SECTION 5. TRUSTEE RESPONSIBILITY REGARDING PAYMENTS TO TRUST BENEFICIARIES WHEN MEMBER OF COMPANY GROUP INSOLVENT
(a) For purposes of this Agreement, “Insolvent” shall mean, as to any person or entity, that (i) such person or entity is unable to pay its debts as they mature, or (ii) such person or entity is subject to a pending proceeding as a debtor under the U.S. Bankruptcy Code.
(b) At all times during the continuance of this Trust, the principal of the Trust shall be subject to claims of general creditors of the Company. If at any time the Trustee has actual knowledge, or has determined, that the Company is Insolvent, the Trustee shall deliver any undistributed principal in the Trust to satisfy such claims as a court of competent jurisdiction may direct. The Board of Directors and the Chief Executive Officer, or, if the responsibility has been delegated to the Chief Financial Officer, the Chief Financial Officer of the Company, shall have the duty to inform the Trustee of the Company’s Insolvency. If the Company, or a person claiming to be a creditor of the Company alleges in writing to the Trustee that the Company has become Insolvent, the Trustee shall independently determine, within thirty (30) days after receipt of such notice, whether the Company is Insolvent and, pending such determination, shall discontinue payments of benefits to affected Trust Beneficiaries (as hereinafter defined), shall hold the Trust assets for the benefit of the Company’s general creditors, and shall resume payments of benefits to such affected Trust Beneficiaries in accordance with Section 4 of this Agreement only after the Trustee has determined that the Company is not Insolvent (or is no longer Insolvent, if the Trustee initially determined the Company, to be Insolvent). Unless the Trustee has actual knowledge of the Insolvency of the Company, or has received an allegation of Insolvency as provided in the preceding sentence, the Trustee shall have no duty to inquire whether the Company is Insolvent. The Trustee may in all events rely on such evidence concerning the solvency of the Company as may be furnished to the Trustee which will give the Trustee a reasonable basis for making a determination concerning the solvency of the Company. Nothing in this Agreement shall in any way diminish any rights of any Trust Beneficiary to pursue his or her rights as a general creditor of the Company with respect to his or her benefits hereunder or otherwise.

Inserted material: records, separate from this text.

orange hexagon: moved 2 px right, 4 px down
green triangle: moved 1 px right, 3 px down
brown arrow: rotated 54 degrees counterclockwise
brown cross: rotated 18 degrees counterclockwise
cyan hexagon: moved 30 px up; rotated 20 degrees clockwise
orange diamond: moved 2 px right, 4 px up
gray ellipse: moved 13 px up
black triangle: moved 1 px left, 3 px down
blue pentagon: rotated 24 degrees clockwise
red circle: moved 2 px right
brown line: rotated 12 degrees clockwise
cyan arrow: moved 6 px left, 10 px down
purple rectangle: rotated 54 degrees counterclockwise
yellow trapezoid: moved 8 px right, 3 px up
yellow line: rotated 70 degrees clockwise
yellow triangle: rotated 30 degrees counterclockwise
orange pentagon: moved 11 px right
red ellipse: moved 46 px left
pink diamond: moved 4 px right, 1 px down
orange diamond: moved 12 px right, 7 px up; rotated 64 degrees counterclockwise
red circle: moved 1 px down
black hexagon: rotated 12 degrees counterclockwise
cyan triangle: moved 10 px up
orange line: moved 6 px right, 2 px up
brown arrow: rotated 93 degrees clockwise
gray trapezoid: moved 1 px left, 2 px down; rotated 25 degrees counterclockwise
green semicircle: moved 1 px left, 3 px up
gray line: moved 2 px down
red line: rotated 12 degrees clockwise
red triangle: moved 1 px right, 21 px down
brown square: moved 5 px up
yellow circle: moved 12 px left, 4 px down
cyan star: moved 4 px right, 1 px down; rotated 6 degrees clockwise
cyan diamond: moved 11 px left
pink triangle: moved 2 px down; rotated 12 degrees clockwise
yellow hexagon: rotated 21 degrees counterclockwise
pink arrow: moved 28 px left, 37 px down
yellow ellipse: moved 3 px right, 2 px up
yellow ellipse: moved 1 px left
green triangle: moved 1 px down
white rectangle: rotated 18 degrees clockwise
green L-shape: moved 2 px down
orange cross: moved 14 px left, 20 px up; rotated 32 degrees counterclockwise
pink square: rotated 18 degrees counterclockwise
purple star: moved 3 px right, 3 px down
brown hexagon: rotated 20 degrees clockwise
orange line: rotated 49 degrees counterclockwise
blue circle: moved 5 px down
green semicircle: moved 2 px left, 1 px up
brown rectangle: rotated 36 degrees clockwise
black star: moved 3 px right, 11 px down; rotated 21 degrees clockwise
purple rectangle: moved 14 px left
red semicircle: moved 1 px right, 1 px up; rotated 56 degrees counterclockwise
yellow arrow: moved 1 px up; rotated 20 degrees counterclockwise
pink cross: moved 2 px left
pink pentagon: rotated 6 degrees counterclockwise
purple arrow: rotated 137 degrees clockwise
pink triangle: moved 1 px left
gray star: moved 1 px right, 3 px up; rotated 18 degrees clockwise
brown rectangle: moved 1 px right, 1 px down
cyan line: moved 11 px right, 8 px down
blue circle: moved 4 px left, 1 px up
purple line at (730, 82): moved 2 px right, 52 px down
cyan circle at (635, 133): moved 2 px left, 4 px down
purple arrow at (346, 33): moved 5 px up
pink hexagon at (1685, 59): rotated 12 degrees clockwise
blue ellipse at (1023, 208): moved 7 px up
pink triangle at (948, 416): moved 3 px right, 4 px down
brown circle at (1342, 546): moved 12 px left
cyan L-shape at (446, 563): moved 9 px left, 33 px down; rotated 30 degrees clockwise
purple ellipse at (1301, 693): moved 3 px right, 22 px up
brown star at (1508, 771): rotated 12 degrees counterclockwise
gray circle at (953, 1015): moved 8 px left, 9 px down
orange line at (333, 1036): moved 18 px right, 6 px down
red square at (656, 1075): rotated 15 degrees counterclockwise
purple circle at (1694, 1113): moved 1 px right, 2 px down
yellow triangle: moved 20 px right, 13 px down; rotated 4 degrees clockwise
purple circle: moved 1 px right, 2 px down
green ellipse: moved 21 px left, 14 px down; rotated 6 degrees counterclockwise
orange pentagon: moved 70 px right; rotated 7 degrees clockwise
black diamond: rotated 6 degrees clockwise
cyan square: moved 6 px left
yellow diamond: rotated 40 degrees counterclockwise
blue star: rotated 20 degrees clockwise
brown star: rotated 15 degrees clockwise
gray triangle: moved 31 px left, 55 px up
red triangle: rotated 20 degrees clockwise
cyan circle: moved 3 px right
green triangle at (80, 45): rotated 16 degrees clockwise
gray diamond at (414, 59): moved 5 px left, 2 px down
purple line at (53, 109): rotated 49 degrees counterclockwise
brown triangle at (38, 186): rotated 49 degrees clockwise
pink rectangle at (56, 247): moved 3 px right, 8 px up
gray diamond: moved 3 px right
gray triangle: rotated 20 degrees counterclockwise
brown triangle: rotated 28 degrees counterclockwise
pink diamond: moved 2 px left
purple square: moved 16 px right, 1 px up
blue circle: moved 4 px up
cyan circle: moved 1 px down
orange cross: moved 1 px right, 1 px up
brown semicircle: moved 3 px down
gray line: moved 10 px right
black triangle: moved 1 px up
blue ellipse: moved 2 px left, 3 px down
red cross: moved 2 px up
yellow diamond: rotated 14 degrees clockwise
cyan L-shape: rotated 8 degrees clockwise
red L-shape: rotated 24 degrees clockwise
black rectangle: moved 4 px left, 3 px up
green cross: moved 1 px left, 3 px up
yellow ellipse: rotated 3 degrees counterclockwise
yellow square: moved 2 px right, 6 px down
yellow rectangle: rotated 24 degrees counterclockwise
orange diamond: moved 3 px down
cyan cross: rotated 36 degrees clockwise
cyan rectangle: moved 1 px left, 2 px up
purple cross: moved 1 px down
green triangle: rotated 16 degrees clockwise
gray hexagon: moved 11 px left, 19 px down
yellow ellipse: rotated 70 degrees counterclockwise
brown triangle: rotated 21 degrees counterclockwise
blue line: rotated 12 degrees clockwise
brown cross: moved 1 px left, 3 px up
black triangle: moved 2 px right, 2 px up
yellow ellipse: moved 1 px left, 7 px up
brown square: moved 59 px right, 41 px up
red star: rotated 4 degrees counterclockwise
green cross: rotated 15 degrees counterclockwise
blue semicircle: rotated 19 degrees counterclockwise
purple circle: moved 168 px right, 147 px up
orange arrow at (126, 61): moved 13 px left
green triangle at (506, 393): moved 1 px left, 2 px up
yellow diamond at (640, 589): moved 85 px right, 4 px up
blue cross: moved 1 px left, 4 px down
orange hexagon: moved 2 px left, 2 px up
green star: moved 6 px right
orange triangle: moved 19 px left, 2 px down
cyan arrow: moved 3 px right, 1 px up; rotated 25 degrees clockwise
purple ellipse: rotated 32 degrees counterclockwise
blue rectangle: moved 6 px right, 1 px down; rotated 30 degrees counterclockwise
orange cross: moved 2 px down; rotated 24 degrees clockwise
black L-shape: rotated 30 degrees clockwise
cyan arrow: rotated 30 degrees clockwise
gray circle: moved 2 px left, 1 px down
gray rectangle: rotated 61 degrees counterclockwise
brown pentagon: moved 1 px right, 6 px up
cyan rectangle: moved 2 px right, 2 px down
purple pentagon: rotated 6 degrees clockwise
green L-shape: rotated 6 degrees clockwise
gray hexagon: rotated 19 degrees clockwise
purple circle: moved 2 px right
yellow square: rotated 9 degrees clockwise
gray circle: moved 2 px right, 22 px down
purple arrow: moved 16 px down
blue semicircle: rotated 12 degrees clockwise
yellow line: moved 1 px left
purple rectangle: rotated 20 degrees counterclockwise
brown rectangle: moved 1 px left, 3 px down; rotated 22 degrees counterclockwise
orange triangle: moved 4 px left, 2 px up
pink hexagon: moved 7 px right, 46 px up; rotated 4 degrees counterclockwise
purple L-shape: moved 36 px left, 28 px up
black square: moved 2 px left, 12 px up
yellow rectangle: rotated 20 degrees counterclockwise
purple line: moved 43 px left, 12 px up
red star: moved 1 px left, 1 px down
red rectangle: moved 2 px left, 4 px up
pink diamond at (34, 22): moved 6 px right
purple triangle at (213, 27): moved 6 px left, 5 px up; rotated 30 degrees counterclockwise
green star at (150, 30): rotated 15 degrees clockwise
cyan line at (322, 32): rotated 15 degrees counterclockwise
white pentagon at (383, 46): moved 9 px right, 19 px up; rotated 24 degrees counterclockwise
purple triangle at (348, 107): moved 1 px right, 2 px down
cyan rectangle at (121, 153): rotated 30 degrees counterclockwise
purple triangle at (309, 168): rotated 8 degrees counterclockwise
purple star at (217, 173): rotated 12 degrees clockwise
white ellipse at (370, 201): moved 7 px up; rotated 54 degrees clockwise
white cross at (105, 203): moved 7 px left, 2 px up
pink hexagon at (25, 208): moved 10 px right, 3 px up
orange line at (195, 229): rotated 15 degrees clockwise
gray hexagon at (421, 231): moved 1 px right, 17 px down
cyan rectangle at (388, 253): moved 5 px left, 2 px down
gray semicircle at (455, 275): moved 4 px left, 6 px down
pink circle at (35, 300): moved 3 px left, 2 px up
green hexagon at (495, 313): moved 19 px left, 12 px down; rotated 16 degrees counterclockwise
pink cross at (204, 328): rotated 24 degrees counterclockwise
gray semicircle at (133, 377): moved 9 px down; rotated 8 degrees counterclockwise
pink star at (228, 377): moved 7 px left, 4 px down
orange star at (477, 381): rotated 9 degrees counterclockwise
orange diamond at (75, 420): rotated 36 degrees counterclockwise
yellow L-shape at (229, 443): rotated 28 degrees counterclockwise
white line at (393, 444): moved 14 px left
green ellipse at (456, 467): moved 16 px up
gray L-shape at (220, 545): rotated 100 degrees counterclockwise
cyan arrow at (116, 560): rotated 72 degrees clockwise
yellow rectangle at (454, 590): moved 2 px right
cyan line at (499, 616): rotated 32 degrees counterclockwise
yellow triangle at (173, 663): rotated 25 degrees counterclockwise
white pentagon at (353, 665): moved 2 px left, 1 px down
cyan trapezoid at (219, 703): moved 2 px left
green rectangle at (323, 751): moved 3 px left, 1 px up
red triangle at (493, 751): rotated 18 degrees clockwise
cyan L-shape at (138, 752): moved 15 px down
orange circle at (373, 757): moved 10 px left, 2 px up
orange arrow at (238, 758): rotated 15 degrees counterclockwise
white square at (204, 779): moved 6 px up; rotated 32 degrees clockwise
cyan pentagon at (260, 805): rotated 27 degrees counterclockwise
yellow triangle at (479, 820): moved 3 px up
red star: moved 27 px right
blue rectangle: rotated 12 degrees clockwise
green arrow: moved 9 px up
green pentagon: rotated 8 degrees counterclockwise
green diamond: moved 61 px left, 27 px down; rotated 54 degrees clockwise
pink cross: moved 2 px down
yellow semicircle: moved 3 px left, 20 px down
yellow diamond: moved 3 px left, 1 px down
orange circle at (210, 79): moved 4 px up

(c) Provided there are sufficient assets, if the Trustee discontinues payments of benefits from the Trust and subsequently resumes such payments, the first payment following such discontinuance shall include the aggregate amount of all payments which would have been made to Trust Beneficiaries during the period of such discontinuance, less the aggregate amount of payments made to Trust Beneficiaries by the Company in lieu of the payments provided for hereunder during any such period of discontinuance.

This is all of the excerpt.